§ What to work on
What is wanted is every line below from the one with "szóljon hozzá!" up to and including the one with "这款加速器VPM应用程序提供了顶级的安全性和隐私保护。", retyped exactly, pictures excluded, nothing else.

§ Records to use

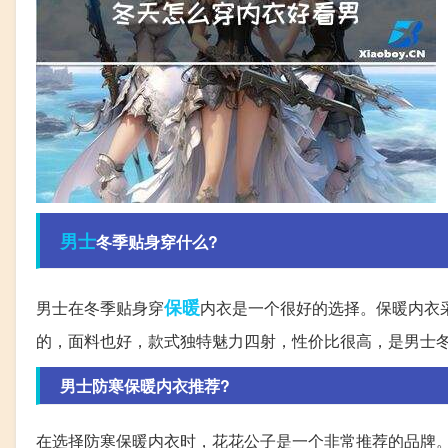
男士
冬季贴身穿什么?
保暖
男士在冬季贴身穿
内衣是一个很好的选择。保暖内衣
的，面料也好，款式独特魅力四射，性价比很高，是男士
男士防寒保暖内衣推荐?
在选择防寒保暖内衣时，花花公子是一个非常推荐的品牌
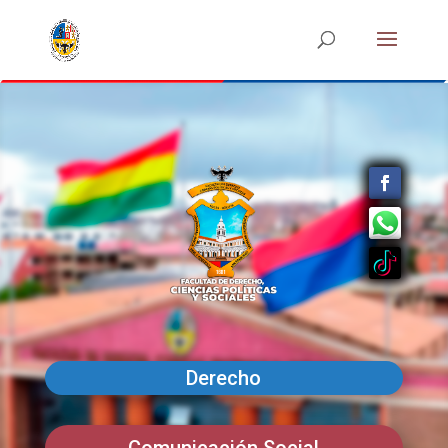
Derecho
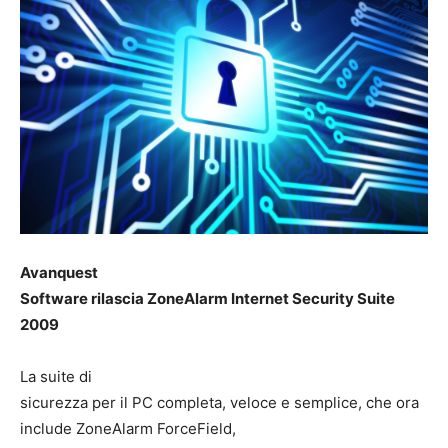
Avanquest
Software rilascia ZoneAlarm Internet Security Suite
2009
La suite di
sicurezza per il PC completa, veloce e semplice, che ora
include ZoneAlarm ForceField,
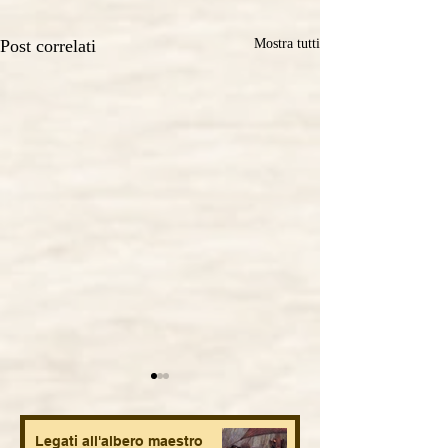
Post correlati
Mostra tutti
Legati all'albero maestro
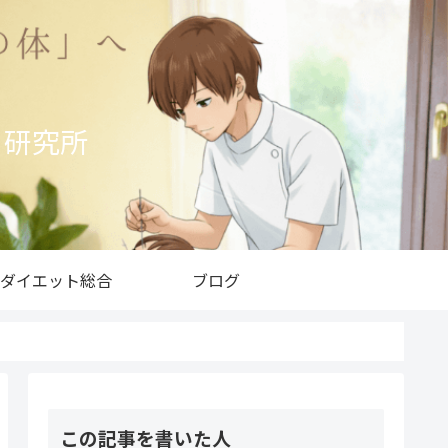
ト研究所
ダイエット総合
ブログ
この記事を書いた人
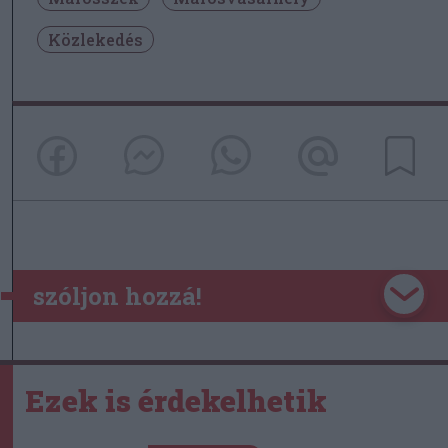
Közlekedés
szóljon hozzá!
Ezek is érdekelhetik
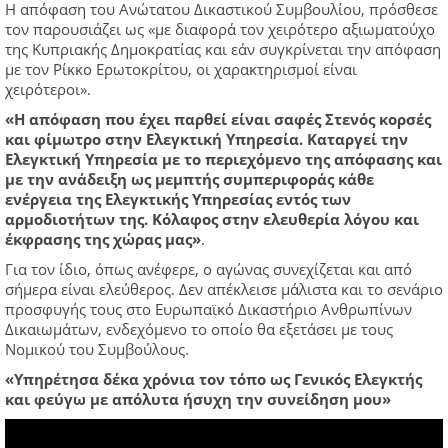
Η απόφαση του Ανώτατου Δικαστικού Συμβουλίου, πρόσθεσε
τον παρουσιάζει ως «με διαφορά τον χειρότερο αξιωματούχο
της Κυπριακής Δημοκρατίας και εάν συγκρίνεται την απόφαση
με τον Ρίκκο Ερωτοκρίτου, οι χαρακτηρισμοί είναι
χειρότεροι».
«Η απόφαση που έχει παρθεί είναι σαφές Στενός κορσές
και φίμωτρο στην Ελεγκτική Υπηρεσία. Καταργεί την
Ελεγκτική Υπηρεσία με το περιεχόμενο της απόφασης και
με την ανάδειξη ως μεμπτής συμπεριφοράς κάθε
ενέργεια της Ελεγκτικής Υπηρεσίας εντός των
αρμοδιοτήτων της. Κόλαφος στην ελευθερία λόγου και
έκφρασης της χώρας μας»
.
Για τον ίδιο, όπως ανέφερε, ο αγώνας συνεχίζεται και από
σήμερα είναι ελεύθερος. Δεν απέκλεισε μάλιστα και το σενάριο
προσφυγής τους στο Ευρωπαϊκό Δικαστήριο Ανθρωπίνων
Δικαιωμάτων, ενδεχόμενο το οποίο θα εξετάσει με τους
Νομικού του Συμβούλους.
«Υπηρέτησα δέκα χρόνια τον τόπο ως Γενικός Ελεγκτής
και φεύγω με απόλυτα ήσυχη την συνείδηση μου»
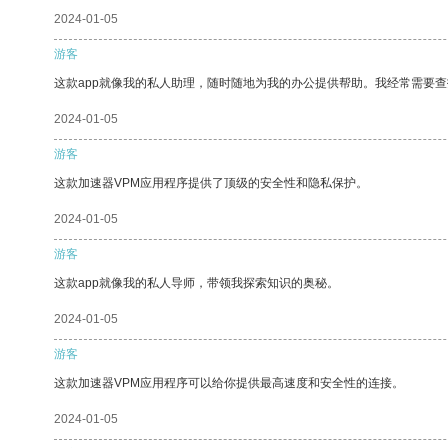
2024-01-05
游客
这款app就像我的私人助理，随时随地为我的办公提供帮助。我经常需要查
2024-01-05
游客
这款加速器VPM应用程序提供了顶级的安全性和隐私保护。
2024-01-05
游客
这款app就像我的私人导师，带领我探索知识的奥秘。
2024-01-05
游客
这款加速器VPM应用程序可以给你提供最高速度和安全性的连接。
2024-01-05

§ Response to the exercise
szóljon hozzá!
Ezek is érdekelhetik
Η απόφαση του Ανώτατου Δικαστικού Συμβουλίου, πρόσθεσε
τον παρουσιάζει ως «με διαφορά τον χειρότερο αξιωματούχο
της Κυπριακής Δημοκρατίας και εάν συγκρίνεται την απόφαση
με τον Ρίκκο Ερωτοκρίτου, οι χαρακτηρισμοί είναι
χειρότεροι».
«Η απόφαση που έχει παρθεί είναι σαφές Στενός κορσές
και φίμωτρο στην Ελεγκτική Υπηρεσία. Καταργεί την
Ελεγκτική Υπηρεσία με το περιεχόμενο της απόφασης και
με την ανάδειξη ως μεμπτής συμπεριφοράς κάθε
ενέργεια της Ελεγκτικής Υπηρεσίας εντός των
αρμοδιοτήτων της. Κόλαφος στην ελευθερία λόγου και
έκφρασης της χώρας μας»
.
Για τον ίδιο, όπως ανέφερε, ο αγώνας συνεχίζεται και από
σήμερα είναι ελεύθερος. Δεν απέκλεισε μάλιστα και το σενάριο
προσφυγής τους στο Ευρωπαϊκό Δικαστήριο Ανθρωπίνων
Δικαιωμάτων, ενδεχόμενο το οποίο θα εξετάσει με τους
Νομικού του Συμβούλους.
«Υπηρέτησα δέκα χρόνια τον τόπο ως Γενικός Ελεγκτής
και φεύγω με απόλυτα ήσυχη την συνείδηση μου»
2024-01-05
游客
这款app就像我的私人助理，随时随地为我的办公提供帮助。我经常需要查
2024-01-05
游客
这款加速器VPM应用程序提供了顶级的安全性和隐私保护。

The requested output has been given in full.